One of the great mysteries of Western literature unfolded in AD 8, when the Roman poet Ovid (43 BC–c. AD 17) was abruptly banished and forced to flee the city. From his forlorn exile on the Black Sea, Ovid himself never explained what happened—except to acknowledge that he had committed a crime worse than murder.
Before his exile, Ovid was one of the leading poets of ancient Rome, known for his Latin verses about love, seduction, and marriage. In the absence of historical evidence, many critics have wondered if Ovid’s bawdy Ars amatoria (The Art of Love), a love manual published in about 1 BC, may have offended the emperor and played a role in his mysterious exile.

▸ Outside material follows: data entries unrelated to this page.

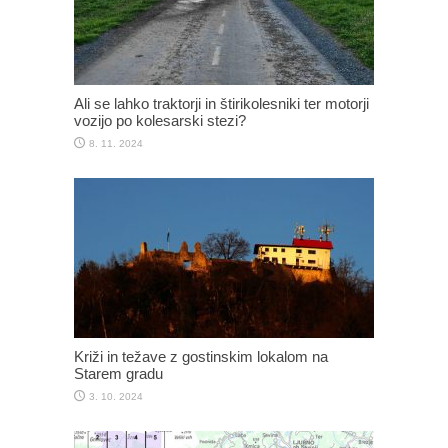
Ali se lahko traktorji in štirikolesniki ter motorji
vozijo po kolesarski stezi?
8. 11. 2024
Križi in težave z gostinskim lokalom na
Starem gradu
3. 10. 2024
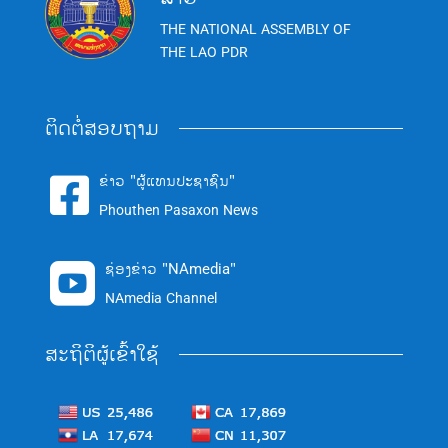
THE NATIONAL ASSEMBLY OF
THE LAO PDR
ຕິດຕໍ່ສອບຖາມ
ຂ່າວ "ຜູ້ແທນປະຊາຊົນ"

Phouthen Pasaxon News
ຊ່ອງຂ່າວ "NAmedia"

NAmedia Channel
ສະຖິຕິຜູ້ເຂົ້າໃຊ້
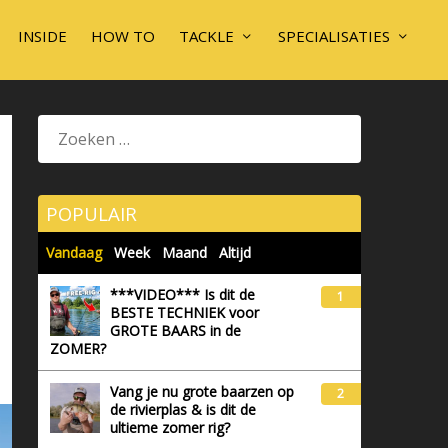
INSIDE
HOW TO
TACKLE
SPECIALISATIES
POPULAIR
Vandaag
Week
Maand
Altijd
***VIDEO*** Is dit de
1
BESTE TECHNIEK voor
GROTE BAARS in de
ZOMER?
Vang je nu grote baarzen op
2
de rivierplas & is dit de
ultieme zomer rig?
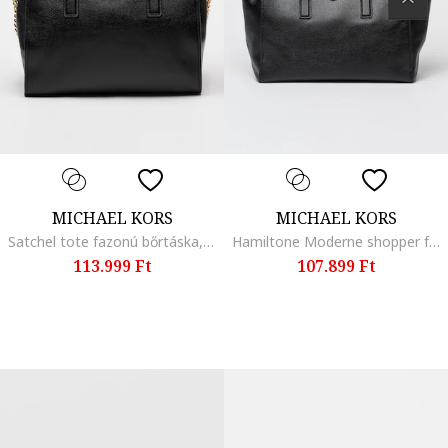
MICHAEL KORS
MICHAEL KORS
Satchel tote fazonú bőrtáska, Fekete
Hamiltone Moderne shopper fazonú bőrtáska, Fekete
113.999 Ft
107.899 Ft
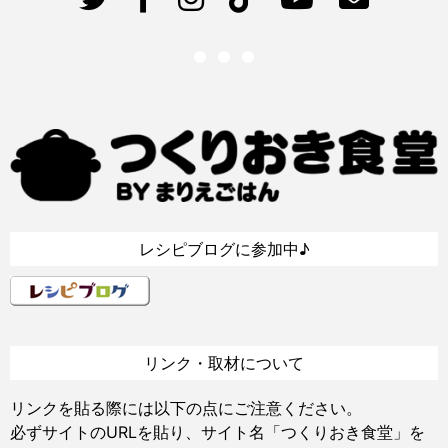
レシピブログに参加中♪
リンク・取材について
リンクを貼る際には以下の点にご注意ください。
必ずサイトのURLを貼り、サイト名「つくりおき食堂」を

Born Publius Ovidius Naso, Ovid was educated in Rome and traveled widely in the empire as a young man. Although his father wanted him to become a lawyer, Ovid defied his wishes and published his first collection of love poems, Amores, in about 19 BC. The well-researched book—Ovid had already been married three times and divorced twice by age thirty—was later removed from Rome’s libraries on the order of Emperor Augustus (63 BC–AD 14).
Just before his banishment, Ovid completed the work that is generally regarded as his masterpiece, the Metamorphoses. Fifteen volumes in length, the poem is a series of stories inspired by Greek and Roman mythology, all on the theme of changes in shape. The poem would be an inspiration to Geoffrey Chaucer (c. 1343–1400), William Shakespeare (1564–1616), and many other writers.
The last ten years of Ovid’s life were spent in Tomis, a remote frontier outpost in what is now Romania. Despite repeated appeals from Ovid’s friends, neither Augustus nor his successor, Tiberius (42 BC–AD 37), would allow the poet to return to Rome. He died in exile at roughly age sixty.